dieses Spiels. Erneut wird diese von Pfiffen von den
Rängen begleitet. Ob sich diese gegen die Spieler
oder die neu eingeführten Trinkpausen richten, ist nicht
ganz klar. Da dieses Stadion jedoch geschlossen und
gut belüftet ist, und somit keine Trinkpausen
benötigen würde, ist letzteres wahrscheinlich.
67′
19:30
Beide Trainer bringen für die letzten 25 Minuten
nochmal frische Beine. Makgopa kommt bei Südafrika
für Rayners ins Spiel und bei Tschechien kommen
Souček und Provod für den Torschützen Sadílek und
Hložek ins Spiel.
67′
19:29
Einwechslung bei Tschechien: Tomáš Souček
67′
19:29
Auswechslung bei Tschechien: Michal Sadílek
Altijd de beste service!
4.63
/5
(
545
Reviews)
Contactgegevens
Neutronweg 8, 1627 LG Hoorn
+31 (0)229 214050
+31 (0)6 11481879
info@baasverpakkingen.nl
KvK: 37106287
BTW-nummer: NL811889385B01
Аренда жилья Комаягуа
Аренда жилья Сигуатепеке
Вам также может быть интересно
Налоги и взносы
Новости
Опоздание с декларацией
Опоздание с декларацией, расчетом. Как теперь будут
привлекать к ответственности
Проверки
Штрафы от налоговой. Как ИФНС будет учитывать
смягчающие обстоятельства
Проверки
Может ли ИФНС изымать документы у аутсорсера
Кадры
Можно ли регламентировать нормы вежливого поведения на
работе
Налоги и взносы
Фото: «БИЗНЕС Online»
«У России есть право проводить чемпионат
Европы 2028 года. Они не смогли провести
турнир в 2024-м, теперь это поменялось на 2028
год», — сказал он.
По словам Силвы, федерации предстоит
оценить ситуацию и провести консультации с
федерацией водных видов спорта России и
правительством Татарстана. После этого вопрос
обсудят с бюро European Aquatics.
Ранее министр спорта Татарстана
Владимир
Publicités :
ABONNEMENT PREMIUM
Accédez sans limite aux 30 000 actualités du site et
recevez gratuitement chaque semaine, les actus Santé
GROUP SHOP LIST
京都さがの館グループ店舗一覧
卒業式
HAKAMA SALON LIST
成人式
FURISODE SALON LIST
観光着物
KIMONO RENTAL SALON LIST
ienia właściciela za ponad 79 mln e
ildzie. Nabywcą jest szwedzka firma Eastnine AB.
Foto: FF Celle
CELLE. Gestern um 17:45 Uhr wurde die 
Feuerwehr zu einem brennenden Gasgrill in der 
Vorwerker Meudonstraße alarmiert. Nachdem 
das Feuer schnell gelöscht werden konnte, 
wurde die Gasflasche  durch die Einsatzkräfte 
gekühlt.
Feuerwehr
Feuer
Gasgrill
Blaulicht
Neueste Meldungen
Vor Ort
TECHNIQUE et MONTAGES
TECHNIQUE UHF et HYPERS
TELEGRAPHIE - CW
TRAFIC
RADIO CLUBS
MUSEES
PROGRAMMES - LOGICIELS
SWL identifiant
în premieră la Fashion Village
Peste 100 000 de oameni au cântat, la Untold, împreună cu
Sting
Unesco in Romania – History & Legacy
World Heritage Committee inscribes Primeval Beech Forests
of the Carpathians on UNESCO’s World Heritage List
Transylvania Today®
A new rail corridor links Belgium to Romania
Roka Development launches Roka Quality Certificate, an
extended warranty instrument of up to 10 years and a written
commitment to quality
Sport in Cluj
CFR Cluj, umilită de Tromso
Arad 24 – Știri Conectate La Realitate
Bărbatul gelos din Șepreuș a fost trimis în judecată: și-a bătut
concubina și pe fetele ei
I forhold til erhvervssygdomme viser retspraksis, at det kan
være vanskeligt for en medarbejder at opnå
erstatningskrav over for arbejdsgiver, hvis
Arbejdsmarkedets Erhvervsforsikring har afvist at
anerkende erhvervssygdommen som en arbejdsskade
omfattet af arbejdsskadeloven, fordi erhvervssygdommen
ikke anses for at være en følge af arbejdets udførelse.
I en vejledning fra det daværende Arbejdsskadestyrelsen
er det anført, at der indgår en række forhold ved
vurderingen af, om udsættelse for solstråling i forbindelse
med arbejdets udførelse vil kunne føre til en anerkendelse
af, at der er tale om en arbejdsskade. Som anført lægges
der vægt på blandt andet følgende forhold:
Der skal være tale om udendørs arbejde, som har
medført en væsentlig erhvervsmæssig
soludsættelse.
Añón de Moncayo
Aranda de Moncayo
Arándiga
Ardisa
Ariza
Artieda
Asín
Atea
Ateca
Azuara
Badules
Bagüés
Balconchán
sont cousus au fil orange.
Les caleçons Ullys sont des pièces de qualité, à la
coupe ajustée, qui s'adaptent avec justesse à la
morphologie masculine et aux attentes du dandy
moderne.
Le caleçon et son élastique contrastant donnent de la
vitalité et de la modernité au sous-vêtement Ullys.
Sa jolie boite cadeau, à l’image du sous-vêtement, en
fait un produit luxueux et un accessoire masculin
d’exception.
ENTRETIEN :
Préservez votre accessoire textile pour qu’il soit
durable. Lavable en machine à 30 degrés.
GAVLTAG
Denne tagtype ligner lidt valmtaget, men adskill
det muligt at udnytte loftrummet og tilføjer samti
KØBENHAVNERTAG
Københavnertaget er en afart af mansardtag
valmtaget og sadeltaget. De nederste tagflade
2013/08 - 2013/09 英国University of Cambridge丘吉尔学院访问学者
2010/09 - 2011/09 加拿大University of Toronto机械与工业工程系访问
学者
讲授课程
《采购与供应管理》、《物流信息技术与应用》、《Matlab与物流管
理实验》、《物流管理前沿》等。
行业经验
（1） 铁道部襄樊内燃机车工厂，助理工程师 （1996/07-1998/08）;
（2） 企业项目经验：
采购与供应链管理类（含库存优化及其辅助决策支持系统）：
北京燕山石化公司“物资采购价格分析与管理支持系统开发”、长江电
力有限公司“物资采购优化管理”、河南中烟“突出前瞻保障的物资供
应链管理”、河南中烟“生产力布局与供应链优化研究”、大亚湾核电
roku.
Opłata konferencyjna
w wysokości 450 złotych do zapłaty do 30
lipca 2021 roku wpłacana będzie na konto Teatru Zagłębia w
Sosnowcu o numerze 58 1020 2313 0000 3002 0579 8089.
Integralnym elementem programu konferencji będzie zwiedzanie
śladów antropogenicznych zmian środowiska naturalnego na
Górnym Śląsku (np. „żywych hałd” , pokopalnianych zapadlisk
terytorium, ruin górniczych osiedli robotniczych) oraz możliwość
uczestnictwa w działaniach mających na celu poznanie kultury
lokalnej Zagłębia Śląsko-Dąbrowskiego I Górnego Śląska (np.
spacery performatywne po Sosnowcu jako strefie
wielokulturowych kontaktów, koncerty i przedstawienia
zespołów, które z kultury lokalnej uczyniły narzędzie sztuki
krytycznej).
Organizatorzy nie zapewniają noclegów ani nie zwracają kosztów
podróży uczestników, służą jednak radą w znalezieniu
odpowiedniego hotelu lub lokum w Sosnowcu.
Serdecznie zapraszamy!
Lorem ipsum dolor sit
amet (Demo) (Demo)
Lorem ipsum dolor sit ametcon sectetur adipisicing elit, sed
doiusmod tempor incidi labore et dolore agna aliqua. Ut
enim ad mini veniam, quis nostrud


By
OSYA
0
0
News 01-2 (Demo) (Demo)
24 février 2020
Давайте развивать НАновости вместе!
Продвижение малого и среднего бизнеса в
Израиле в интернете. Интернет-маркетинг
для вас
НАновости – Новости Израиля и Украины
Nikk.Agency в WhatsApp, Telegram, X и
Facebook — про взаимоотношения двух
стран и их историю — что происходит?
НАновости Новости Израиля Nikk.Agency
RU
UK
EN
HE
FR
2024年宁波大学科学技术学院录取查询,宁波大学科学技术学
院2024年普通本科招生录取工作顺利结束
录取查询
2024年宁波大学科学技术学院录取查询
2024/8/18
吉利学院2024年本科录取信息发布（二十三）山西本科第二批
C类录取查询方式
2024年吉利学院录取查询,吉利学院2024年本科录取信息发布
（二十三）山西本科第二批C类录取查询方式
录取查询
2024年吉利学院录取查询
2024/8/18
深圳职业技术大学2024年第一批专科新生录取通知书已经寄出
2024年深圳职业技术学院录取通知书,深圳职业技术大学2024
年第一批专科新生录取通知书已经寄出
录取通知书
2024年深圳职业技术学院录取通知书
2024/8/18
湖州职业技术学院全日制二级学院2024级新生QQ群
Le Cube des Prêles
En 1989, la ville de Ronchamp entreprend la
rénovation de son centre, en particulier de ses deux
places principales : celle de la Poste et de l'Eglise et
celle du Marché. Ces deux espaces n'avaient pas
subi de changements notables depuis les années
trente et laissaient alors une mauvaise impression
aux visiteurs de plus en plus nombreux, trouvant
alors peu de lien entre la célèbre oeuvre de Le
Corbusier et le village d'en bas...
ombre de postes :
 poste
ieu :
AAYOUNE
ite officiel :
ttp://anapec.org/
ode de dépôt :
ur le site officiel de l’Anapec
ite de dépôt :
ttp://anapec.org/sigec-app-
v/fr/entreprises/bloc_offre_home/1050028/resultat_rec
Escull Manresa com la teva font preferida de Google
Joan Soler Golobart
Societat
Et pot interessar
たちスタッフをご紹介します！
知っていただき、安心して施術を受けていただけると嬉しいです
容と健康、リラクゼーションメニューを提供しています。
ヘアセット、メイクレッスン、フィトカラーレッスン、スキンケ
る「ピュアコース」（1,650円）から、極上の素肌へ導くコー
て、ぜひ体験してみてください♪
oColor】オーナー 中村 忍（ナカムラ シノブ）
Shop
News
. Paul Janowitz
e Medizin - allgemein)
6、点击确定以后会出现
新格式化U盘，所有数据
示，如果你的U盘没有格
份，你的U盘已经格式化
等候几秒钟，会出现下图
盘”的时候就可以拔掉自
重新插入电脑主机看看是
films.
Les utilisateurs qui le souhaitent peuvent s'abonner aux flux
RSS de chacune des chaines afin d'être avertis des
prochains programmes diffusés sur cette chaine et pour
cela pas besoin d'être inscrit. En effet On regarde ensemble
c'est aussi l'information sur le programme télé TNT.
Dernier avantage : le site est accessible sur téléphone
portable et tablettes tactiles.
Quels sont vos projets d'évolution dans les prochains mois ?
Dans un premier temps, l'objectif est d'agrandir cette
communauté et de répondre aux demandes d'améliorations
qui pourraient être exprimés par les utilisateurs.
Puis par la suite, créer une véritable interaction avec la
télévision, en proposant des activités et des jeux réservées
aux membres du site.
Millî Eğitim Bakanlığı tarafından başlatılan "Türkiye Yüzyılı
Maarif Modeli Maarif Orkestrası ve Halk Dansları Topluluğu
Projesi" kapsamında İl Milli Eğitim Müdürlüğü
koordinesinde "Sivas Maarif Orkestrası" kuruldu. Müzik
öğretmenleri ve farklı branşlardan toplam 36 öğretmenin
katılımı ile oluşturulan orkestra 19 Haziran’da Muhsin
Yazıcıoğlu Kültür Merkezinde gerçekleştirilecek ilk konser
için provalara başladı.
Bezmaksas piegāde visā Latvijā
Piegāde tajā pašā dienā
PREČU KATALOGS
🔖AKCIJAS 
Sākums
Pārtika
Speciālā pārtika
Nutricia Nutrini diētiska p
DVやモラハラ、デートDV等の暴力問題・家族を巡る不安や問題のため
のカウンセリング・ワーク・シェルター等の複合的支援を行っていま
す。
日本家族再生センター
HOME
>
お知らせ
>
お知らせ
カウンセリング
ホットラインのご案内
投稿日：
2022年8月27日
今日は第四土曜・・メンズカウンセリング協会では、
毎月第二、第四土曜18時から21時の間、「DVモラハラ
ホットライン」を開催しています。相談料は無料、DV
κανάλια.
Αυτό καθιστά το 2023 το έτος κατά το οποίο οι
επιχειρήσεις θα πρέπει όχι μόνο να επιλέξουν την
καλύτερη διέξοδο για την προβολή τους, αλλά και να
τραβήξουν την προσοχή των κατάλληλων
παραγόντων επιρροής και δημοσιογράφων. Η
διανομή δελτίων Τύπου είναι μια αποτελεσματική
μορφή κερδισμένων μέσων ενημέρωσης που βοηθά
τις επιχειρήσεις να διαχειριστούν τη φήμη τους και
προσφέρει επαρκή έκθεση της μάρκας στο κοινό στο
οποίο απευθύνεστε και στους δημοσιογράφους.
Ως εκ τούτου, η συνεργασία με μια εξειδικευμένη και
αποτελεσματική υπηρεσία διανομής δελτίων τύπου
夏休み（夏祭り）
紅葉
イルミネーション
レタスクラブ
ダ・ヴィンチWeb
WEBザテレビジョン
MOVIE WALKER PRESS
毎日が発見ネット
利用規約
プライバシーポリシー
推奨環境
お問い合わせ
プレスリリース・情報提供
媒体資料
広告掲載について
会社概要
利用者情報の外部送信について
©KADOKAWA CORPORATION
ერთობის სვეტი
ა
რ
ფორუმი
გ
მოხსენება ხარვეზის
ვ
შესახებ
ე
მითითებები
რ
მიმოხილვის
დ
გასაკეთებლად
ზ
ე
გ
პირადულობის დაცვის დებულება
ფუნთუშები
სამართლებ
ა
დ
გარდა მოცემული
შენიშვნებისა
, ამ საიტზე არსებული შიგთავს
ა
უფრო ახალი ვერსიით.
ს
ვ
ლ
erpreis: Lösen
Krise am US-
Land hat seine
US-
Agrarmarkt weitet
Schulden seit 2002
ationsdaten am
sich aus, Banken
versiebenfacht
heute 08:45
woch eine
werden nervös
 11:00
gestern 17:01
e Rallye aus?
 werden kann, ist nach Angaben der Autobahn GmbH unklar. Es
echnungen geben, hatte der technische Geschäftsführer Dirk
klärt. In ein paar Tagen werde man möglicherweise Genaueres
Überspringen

[Assignment] Output the lines of the records above exactly as they appear, from the line containing "doiusmod tempor incidi" through the line containing "НАновости – Новости Израиля и Украины".

[Output of the task]
doiusmod tempor incidi labore et dolore agna aliqua. Ut
enim ad mini veniam, quis nostrud


By
OSYA
0
0
News 01-2 (Demo) (Demo)
24 février 2020
Давайте развивать НАновости вместе!
Продвижение малого и среднего бизнеса в
Израиле в интернете. Интернет-маркетинг
для вас
НАновости – Новости Израиля и Украины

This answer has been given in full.